Según De la Parra, el papel de las mujeres de la Independencia fue el de permitir, de forma anónima, la entrada a la Historia (así, con mayúsculas) de soldados como Simón Bolívar y Carlos Soublette. Si, como ha hecho buena parte de la historiografía, se asume que Bolívar es el héroe fundamental de la gesta emancipadora suramericana, se puede argumentar que las mujeres más cercanas a él tomaron el papel de «corredentoras»; de hecho, este es el modelo que De la Parra atribuye a Fany de Villars y Manuela Sáenz. La primera, su prima, que vivía en París y que «tenía uno de los más elegantes salones del tiempo del Consulado», lo recibió después de que quedara viudo y lo introdujo a las corrientes de pensamiento de su época: «Después de haber sido el Emilio de Rousseau gracias a Simón Rodríguez [su maestro caraqueño], iba a ser ahora, gracias a Fany, el René de Chateaubriand. Todo contribuía a la transformación». La segunda mujer fue su amante en la época que ya era el líder indiscutible de la Independencia: Sáenz, «a quien el mismo Bolívar llamó la Libertadora del Libertador por haberle salvado la vida en dos ocasiones». De esta manera, la razón y el espíritu de Bolívar, su propia consciencia de ser trascendente, es inspiración femenina; pues ambas son artífices de la gesta emancipadora de varios países contribuyendo a formar el espíritu de un hombre, un pariente o pareja.

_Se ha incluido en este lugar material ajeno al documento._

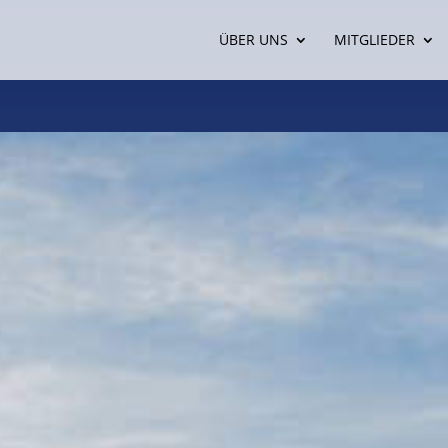
ÜBER UNS
MITGLIEDER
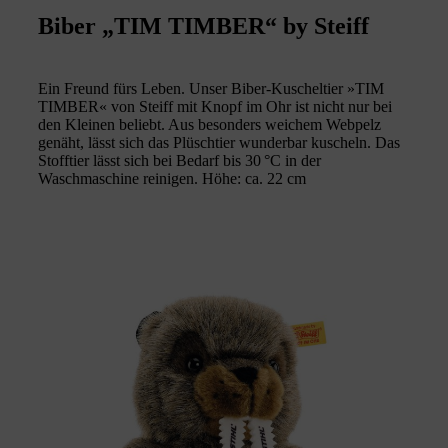
Biber „TIM TIMBER“ by Steiff
Ein Freund fürs Leben. Unser Biber-Kuscheltier »TIM
TIMBER« von Steiff mit Knopf im Ohr ist nicht nur bei
den Kleinen beliebt. Aus besonders weichem Webpelz
genäht, lässt sich das Plüschtier wunderbar kuscheln. Das
Stofftier lässt sich bei Bedarf bis 30 °C in der
Waschmaschine reinigen. Höhe: ca. 22 cm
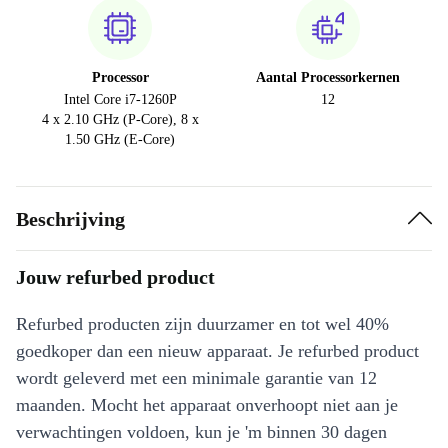
Processor
Aantal Processorkernen
Intel Core i7-1260P
12
4 x 2.10 GHz (P-Core), 8 x
1.50 GHz (E-Core)
Beschrijving
Jouw refurbed product
Refurbed producten zijn duurzamer en tot wel 40%
goedkoper dan een nieuw apparaat. Je refurbed product
wordt geleverd met een minimale garantie van 12
maanden. Mocht het apparaat onverhoopt niet aan je
verwachtingen voldoen, kun je 'm binnen 30 dagen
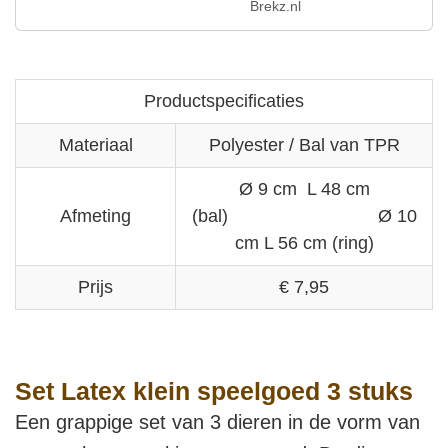
Brekz.nl
Productspecificaties
Materiaal
Polyester / Bal van TPR
Ø 9 cm L 48 cm
Afmeting
(bal) Ø 10
cm L 56 cm (ring)
Prijs
€ 7,95
Set Latex klein speelgoed 3 stuks
Een grappige set van 3 dieren in de vorm van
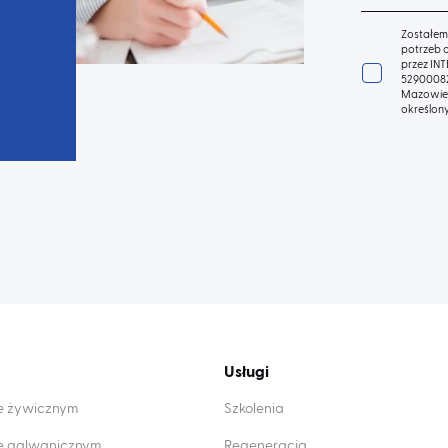
Zostałem
potrzeb 
przez IN
52900082
Mazowiec
określon
Usługi
ie żywicznym
Szkolenia
ie galwanicznym
Regeneracja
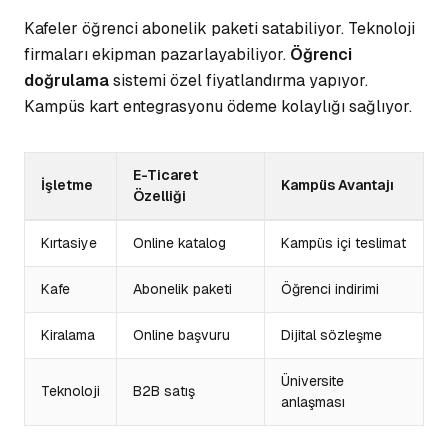
Kafeler öğrenci abonelik paketi satabiliyor. Teknoloji
firmaları ekipman pazarlayabiliyor.
Öğrenci
doğrulama
sistemi özel fiyatlandırma yapıyor.
Kampüs kart entegrasyonu ödeme kolaylığı sağlıyor.
E-Ticaret
İşletme
Kampüs Avantajı
Özelliği
Kırtasiye
Online katalog
Kampüs içi teslimat
Kafe
Abonelik paketi
Öğrenci indirimi
Kiralama
Online başvuru
Dijital sözleşme
Üniversite
Teknoloji
B2B satış
anlaşması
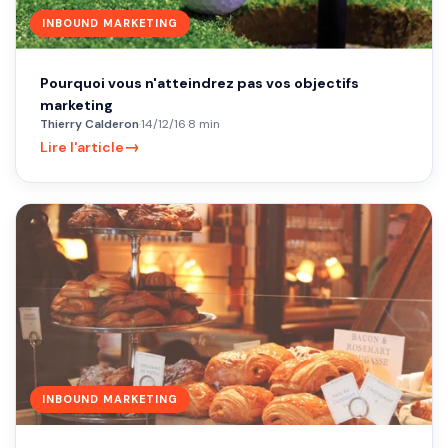
INBOUND MARKETING
Pourquoi vous n'atteindrez pas vos objectifs
marketing
Thierry Calderon
·
14/12/16
·
8 min
→
Lire l'article
INBOUND MARKETING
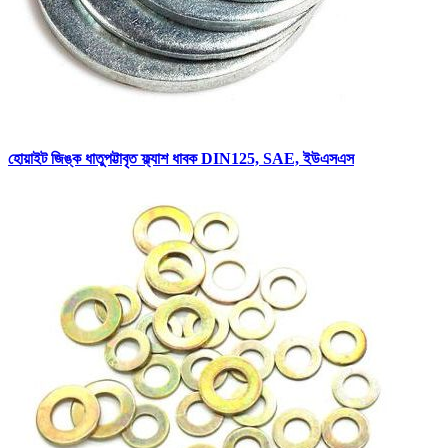
হোয়াইট জিঙ্ক ধাতুপট্টাবৃত ফ্ল্যাশ ধাবক DIN125, SAE, ইউএসএস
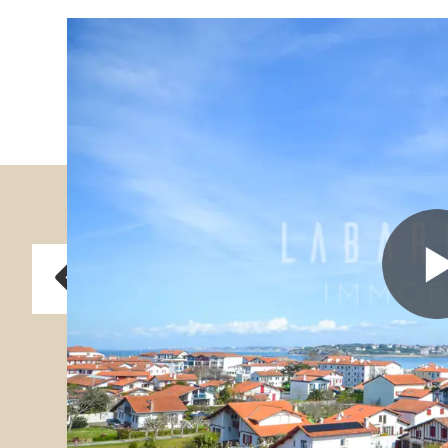
Previous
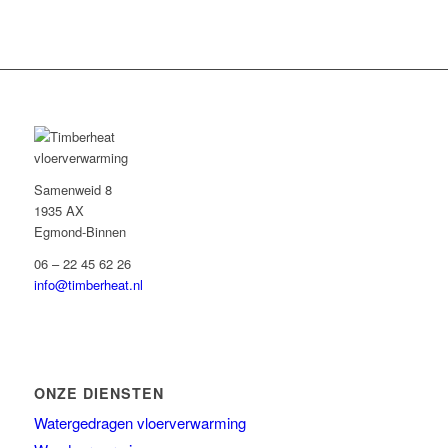
Samenweid 8
1935 AX
Egmond-Binnen
06 – 22 45 62 26
info@timberheat.nl
ONZE DIENSTEN
Watergedragen vloerverwarming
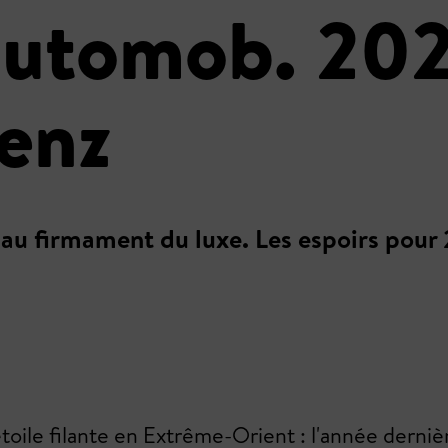
automob. 202
enz
 au firmament du luxe. Les espoirs pou
toile filante en Extrême-Orient : l'année dernièr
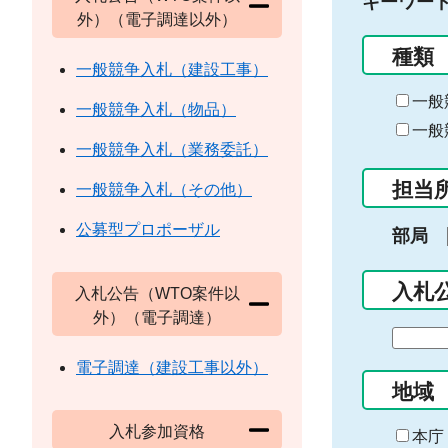
キーワー
外）（電子調達以外）
種類
一般競争入札（建設工事）
一般
一般競争入札（物品）
一般
一般競争入札（業務委託）
担当
一般競争入札（その他）
公募型プロポーザル
部局
入札
入札公告（WTO案件以
外）（電子調達）
期
間
電子調達（建設工事以外）
の
地域
始
入札参加資格
ま
本庁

Los usos y las implicaciones del modelo mariano en la escritura de la autora de Ifigenia son muchos y muy variados, por lo que trascienden el universo de su pensamiento crítico expresado en Influencia de la mujer en la formación del alma americana, de la misma manera que sus ideas con respecto a la mujer moderna van más allá del personaje de María Eugenia Alonso. Es por esa razón que la idea de alma se alza en el ensayo analizado aquí como una construcción cultural muy útil para la autora, una en la cual se sintetizan dos frentes que de ordinario se presentan por separado: la especificidad de la condición femenina y la generalidad multinacional del sujeto Hipanoamericano.